However..   ..ivermectin *used* to kill larval stages.  It doesn't anymore because it's been overused, but it *used* to..  That's the important thing..  And new dewormers out, and are being used in other countries..  And I know of at least one that's been in use overseas for years, but isn't in the US...but really kinda is in the US in a hush-hush/off-label kinda way...and it's supposed to effect a near 100% kill on larval barberpoles if they have no resistance to it (which none here would)..  The only problem with that last one is that it must be dosed very accurately by weight, so you kinda need a livestock scale..  If you o/d, they'll go blind..  And plus, what we have available with that stuff in it here in the US has usually been repackaged, and if it wasn't mixed properly before being repackaged, your *actual* concentrations of med may be *way, way off* so you'd kinda need to get a whole, unopened jug..  Which would be difficult..  And expensive..  And probably illegal..   

ANYHOO...new wormers, when they come out and if they kill larval stages, would be a really, really good thing for us goat producers who were smart enough to know *when* to use them.  There are documented trials out there that employed this strategy on sheep which found that it was the only deworming needed FOR THE ENTIRE YEAR.

So, anyway...ya...you might have come as close as you could to doing something like this if you bolused at juuuuust the right time this year.  Whether you'll ever hit that sweet spot again is anybody's guess, but if you did what I suspect you did this year...kudos.


----------



## Our7Wonders (Jul 22, 2011)

Good info, thanks CM.  

In light of that I think I'll continue my plan to bolus in the spring - just after kidding as I did this year.  Then again a month before breeding begins.  According to the vet we only occasionally get barber pole here - though we're usually very hot and very dry through most of the year and then get below freezing and snow through the winter months - so maybe that helps  .  

I do know that I can't rely on a fecal.  I got clean fecals back from my vet even when I saw creepy crawlies wigglin' around on her butt.  Clean fecal my a@*!  So I need to be proactive in preventing them and watch for signs of worms and treat accordingly.  

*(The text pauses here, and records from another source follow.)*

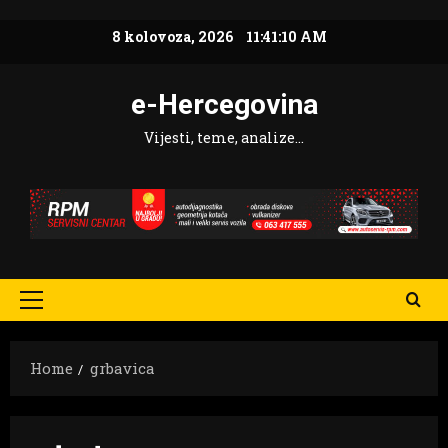
Skip
8 kolovoza, 2026
11:41:11 AM
to
content
e-Hercegovina
Vijesti, teme, analize…
Primary
Menu
Home
grbavica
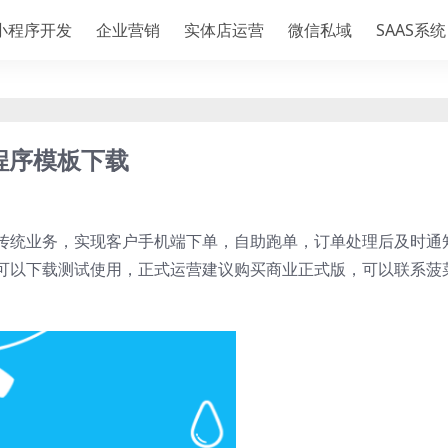
小程序开发
企业营销
实体店运营
微信私域
SAAS系统
程序模板下载
传统业务，实现客户手机端下单，自助跑单，订单处理后及时通
可以下载测试使用，正式运营建议购买商业正式版，可以联系菠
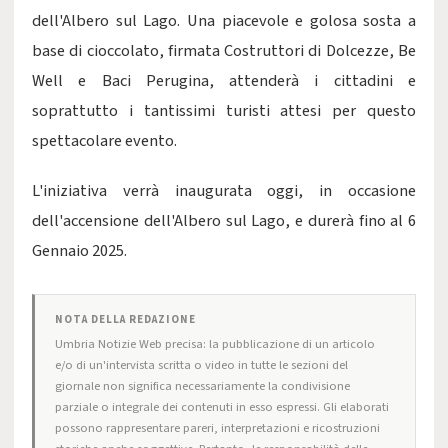
dell'Albero sul Lago. Una piacevole e golosa sosta a
base di cioccolato, firmata Costruttori di Dolcezze, Be
Well e Baci Perugina, attenderà i cittadini e
soprattutto i tantissimi turisti attesi per questo
spettacolare evento.
L'iniziativa verrà inaugurata oggi, in occasione
dell'accensione dell'Albero sul Lago, e durerà fino al 6
Gennaio 2025.
NOTA DELLA REDAZIONE
Umbria Notizie Web precisa: la pubblicazione di un articolo
e/o di un'intervista scritta o video in tutte le sezioni del
giornale non significa necessariamente la condivisione
parziale o integrale dei contenuti in esso espressi. Gli elaborati
possono rappresentare pareri, interpretazioni e ricostruzioni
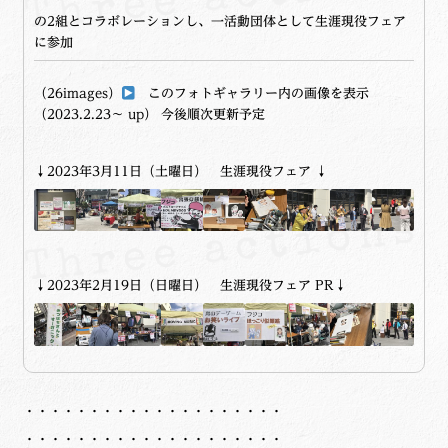
の2組とコラボレーションし、一活動団体として
生涯現役フェア
に参加
（26images）
このフォトギャラリー内の画像を表示
（2023.2.23～ up） 今後順次更新予定
↓
2023年3月11日（土曜日）
生涯現役フェア
↓
↓
2023年2月19日（日曜日）
生涯現役フェア
PR↓
・・・・・・・・・・・・・・・・・・・・
・・・・・・・・・・・・・・・・・・・・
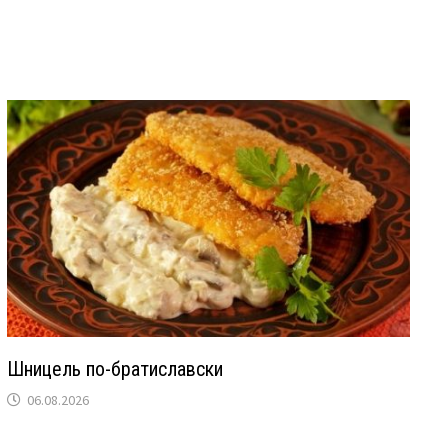
Шницель по-братиславски
06.08.2026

In "Natural Goat Care" Pat Colby states that a goat with proper copper levels will resist most all worms - have you found the extra copper helping your overall wormload or just helping against barber pole?


----------



## cmjust0 (Jul 22, 2011)

Our7Wonders said:
			
		

> Good info, thanks CM.
> 
> In light of that I think I'll continue my plan to bolus in the spring - just after kidding as I did this year.  Then again a month before breeding begins.  According to the vet we only occasionally get barber pole here - though we're usually very hot and very dry through most of the year and then get below freezing and snow through the winter months - so maybe that helps  .
> 
> ...


I know I'm not going to make any friends by saying this, but I don't think copper bolusing is a very good way to manage copper levels.  If you get one that's been without mineral for a while and you need to boost it, sure...but you really should be managing copper with good mineral.  Having said that, I pretty much view copper oxide wire particles strictly as a 'barberpole treatment' at this point..  

Oh, and FWIW...  The wiggly worms you saw on your goat's butt weren't barberpoles.  You probably know that, but lots of folks don't seem to make any distinction between worms...  Worms are worms, right?  Wrong.  You'll pretty much never see a barberpole or any other *stomach worm* on a goat's butt because they'll be mascerated and turned into pellets on their way out.  That means what you saw was some kind of *gut worm* -- not a stomach worm.  So while it was probably a serious OMGAH moment to see worms wigglin on your goat's but...they were just gut worms, and gut worms don't *typically* give goats too much of a problem. 

They're not something to ignore, of course, but it's the ones you don't see that will kill them dead as hammers.

Just sayin.


----------



## 20kidsonhill (Jul 22, 2011)

We wormed for tapeworms a couple weeks ago with equimax horse paste, and the next day there was literally handfuls laying on the ground in piles. 

cm: do you have any suggestions about our nasty tapeworm problems.


----------



## Our7Wonders (Jul 22, 2011)

cmjust0 said:
			
		

> I know I'm not going to make any friends by saying this, but I don't think copper bolusing is a very good way to manage copper levels.  If you get one that's been without mineral for a while and you need to boost it, sure...but you really should be managing copper with good mineral.  Having said that, I pretty much view copper oxide wire particles strictly as a 'barberpole treatment' at this point..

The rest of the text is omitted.